The answers remain certain. That is what Qurat Khan, math lab instructor, likes about math. Some people are just as certain they will never learn math. Parsons Math Lab has the answer for that.
“I know several people who were not good in math throughout high school,” said Rudy Beharrysingh, math lab director. “It was only when they came back to school that they went on to do more math, even post grad.”
Developing math skills takes time and a lot of practice, Beharrysingh said. Much of traditional math teaching was rote memorization.
“It’s natural for a child to be scared if they can’t do something and are shamed for it,” Beharrysingh said. “Some kids just won’t survive in that kind of atmosphere.”
Students arriving at many colleges then realize they need to take a math course in order to graduate — any math course. But that could be a problem for someone who had the experience Beharrysingh described.
“For some people just saying the word math is enough to make them say, ‘I hate math. I was terrible in math,’” Khan said. “My personal goal is to make math less scary.”
Math anxiety is very common across the world, Khan said. Half her job is not just teaching people how to approach mathematics, it is also being a cheerleader and telling them they can do it, she said.
Learning how to do math means much more than just solving for X, Khan and Beharrysingh agreed.
“Math is about logical and rational thinking. At its core, it teaches you critical analysis,” Khan said. “Math is everywhere.”
Math is fundamental to the world, Khan said. Technology only gets stronger with mathematics, our thought processes only get stronger with math, she said. Khan described math like weightlifting for the brain.
“It makes the brain stronger by making you think through things more logically and teaches you to be a more critical thinker,” she said.
Math can even be applied to a chaos theory, Beharrysingh said.
“Mathematicians are always trying to figure out a way to describe the chaos,” he said. “Maybe there’s an equation to explain the chaos.”
The math field is ripe with discoveries and cutting-edge research, Beharrysingh said.
“We are always discovering more in mathematics, but it doesn’t contradict what we previously knew,” he said. “It follows a system of logic that is irrefutable.”
New discoveries just help to expand on the field.
“In chaos theory, we are trying to find a pattern to the madness,” he said. “Things that appear random may not be so random.”

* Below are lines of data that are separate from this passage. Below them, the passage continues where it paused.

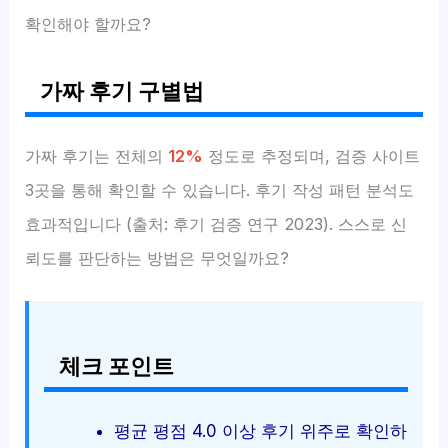
확인해야 할까요?
가짜 후기 구별법
가짜 후기는 전체의
12%
정도로 추정되며, 검증 사이트
3곳을 통해 확인할 수 있습니다. 후기 작성 패턴 분석도
효과적입니다 (출처: 후기 검증 연구 2023). 스스로 신
뢰도를 판단하는 방법은 무엇일까요?
체크 포인트
평균 평점 4.0 이상 후기 위주로 확인하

What is random every semester is which course students need help in, Khan said.
“Some semesters a lot more stat students come in, others I see more calculus students,” she said.
Some nights only a few students show up to work quietly, other nights the room is packed with 20 people.

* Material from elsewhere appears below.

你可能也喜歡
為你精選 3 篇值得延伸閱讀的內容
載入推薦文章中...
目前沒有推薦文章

“It can get really busy especially as finals roll around,” Khan said.
One of the students who visits often is Brian White, a senior environmental studies student with a math minor.
“I come here a lot because they have the math books I can check out,” White said. “All the computers have the math software the professors want us to use.”

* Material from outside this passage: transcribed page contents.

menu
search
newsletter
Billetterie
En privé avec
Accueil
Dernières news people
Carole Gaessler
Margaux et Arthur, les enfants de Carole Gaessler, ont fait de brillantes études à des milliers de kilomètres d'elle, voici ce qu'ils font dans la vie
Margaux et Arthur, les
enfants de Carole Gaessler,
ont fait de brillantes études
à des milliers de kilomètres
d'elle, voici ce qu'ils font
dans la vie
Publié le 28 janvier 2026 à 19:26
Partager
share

White said he benefits from hearing Beharrysingh or one of the tutors explain a concept in a different way.
“Sometimes they ask me to explain a concept back to them and that brings out misunderstandings or make a connection I had missed,” White said.
Khan said she really believes given enough time and resources, anyone can learn math.
“I will do anything in my power to help anyone who walks through those doors,” Khan said.
Parsons Math Lab is open to the public, Monday through Thursday 8 a.m. to 9:30 p.m., Friday 8 a.m. to 5 p.m. and Sunday from 4:30 to 9:30 p.m. The lab is located in Rhodes-Robinson Hall 323.